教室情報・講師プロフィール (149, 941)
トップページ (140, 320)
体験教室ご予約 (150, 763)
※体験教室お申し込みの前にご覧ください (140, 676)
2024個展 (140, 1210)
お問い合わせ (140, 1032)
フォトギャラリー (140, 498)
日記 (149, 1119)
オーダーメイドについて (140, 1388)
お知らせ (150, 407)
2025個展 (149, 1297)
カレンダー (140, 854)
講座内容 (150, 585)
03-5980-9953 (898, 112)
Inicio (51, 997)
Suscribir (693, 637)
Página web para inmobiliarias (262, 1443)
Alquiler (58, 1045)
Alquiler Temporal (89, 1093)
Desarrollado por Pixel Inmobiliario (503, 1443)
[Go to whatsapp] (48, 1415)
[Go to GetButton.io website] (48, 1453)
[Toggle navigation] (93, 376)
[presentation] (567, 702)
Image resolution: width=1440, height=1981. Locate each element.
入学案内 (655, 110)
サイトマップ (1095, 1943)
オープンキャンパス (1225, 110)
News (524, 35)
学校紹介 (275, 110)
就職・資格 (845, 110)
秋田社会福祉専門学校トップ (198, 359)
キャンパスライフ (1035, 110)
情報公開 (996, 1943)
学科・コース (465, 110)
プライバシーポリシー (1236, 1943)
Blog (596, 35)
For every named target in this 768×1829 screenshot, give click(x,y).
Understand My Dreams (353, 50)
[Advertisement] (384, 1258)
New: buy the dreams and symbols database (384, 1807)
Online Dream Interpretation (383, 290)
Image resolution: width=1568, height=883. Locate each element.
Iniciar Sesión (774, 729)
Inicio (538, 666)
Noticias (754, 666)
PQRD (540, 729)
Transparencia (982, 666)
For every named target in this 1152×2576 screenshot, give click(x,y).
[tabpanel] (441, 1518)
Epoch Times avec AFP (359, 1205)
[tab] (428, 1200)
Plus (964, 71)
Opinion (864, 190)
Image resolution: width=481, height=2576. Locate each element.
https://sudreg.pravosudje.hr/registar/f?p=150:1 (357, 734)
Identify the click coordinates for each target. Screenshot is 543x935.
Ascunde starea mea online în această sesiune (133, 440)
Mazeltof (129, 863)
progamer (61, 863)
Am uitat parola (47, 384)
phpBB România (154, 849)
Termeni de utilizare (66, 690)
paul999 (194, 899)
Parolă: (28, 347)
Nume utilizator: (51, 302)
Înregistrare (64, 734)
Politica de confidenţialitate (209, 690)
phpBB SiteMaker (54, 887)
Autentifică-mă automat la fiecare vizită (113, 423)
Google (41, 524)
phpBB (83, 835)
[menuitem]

▬▬▬

### [Description of the task]
Your task is to set down again, exactly, every line from the beginning of the listing through the line with "[tab] (428, 1200)".

### [Solution to this problem]
教室情報・講師プロフィール (149, 941)
トップページ (140, 320)
体験教室ご予約 (150, 763)
※体験教室お申し込みの前にご覧ください (140, 676)
2024個展 (140, 1210)
お問い合わせ (140, 1032)
フォトギャラリー (140, 498)
日記 (149, 1119)
オーダーメイドについて (140, 1388)
お知らせ (150, 407)
2025個展 (149, 1297)
カレンダー (140, 854)
講座内容 (150, 585)
03-5980-9953 (898, 112)
Inicio (51, 997)
Suscribir (693, 637)
Página web para inmobiliarias (262, 1443)
Alquiler (58, 1045)
Alquiler Temporal (89, 1093)
Desarrollado por Pixel Inmobiliario (503, 1443)
[Go to whatsapp] (48, 1415)
[Go to GetButton.io website] (48, 1453)
[Toggle navigation] (93, 376)
[presentation] (567, 702)
Image resolution: width=1440, height=1981. Locate each element.
入学案内 (655, 110)
サイトマップ (1095, 1943)
オープンキャンパス (1225, 110)
News (524, 35)
学校紹介 (275, 110)
就職・資格 (845, 110)
秋田社会福祉専門学校トップ (198, 359)
キャンパスライフ (1035, 110)
情報公開 (996, 1943)
学科・コース (465, 110)
プライバシーポリシー (1236, 1943)
Blog (596, 35)
For every named target in this 768×1829 screenshot, give click(x,y).
Understand My Dreams (353, 50)
[Advertisement] (384, 1258)
New: buy the dreams and symbols database (384, 1807)
Online Dream Interpretation (383, 290)
Image resolution: width=1568, height=883. Locate each element.
Iniciar Sesión (774, 729)
Inicio (538, 666)
Noticias (754, 666)
PQRD (540, 729)
Transparencia (982, 666)
For every named target in this 1152×2576 screenshot, give click(x,y).
[tabpanel] (441, 1518)
Epoch Times avec AFP (359, 1205)
[tab] (428, 1200)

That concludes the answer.